_Exercise brief_
All lines in the records below with the word "Druckausgleichsk" must be returned.

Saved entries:
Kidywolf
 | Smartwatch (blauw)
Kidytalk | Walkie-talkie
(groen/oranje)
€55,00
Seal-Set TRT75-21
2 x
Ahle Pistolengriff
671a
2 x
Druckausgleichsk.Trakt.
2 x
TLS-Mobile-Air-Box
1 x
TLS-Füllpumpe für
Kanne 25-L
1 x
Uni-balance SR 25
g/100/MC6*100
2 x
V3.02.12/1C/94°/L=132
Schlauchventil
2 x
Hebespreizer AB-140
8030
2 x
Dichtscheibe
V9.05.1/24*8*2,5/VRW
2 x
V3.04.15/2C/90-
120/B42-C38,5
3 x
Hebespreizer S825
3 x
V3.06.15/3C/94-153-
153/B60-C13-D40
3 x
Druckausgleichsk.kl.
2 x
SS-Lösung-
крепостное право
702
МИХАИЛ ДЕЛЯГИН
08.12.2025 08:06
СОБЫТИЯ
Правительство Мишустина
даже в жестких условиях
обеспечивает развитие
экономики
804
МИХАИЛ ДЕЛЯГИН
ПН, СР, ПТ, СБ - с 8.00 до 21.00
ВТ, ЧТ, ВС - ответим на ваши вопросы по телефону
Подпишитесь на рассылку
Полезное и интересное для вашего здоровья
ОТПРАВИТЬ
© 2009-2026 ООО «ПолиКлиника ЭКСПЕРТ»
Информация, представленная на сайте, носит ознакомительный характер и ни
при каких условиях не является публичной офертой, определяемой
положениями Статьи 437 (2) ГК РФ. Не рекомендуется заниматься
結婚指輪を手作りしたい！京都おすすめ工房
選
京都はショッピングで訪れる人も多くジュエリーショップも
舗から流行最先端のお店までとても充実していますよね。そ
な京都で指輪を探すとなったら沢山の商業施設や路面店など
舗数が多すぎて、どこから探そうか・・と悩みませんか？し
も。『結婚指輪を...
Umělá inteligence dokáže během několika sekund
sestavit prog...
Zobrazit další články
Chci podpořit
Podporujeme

_Solution_
Druckausgleichsk.Trakt.
Druckausgleichsk.kl.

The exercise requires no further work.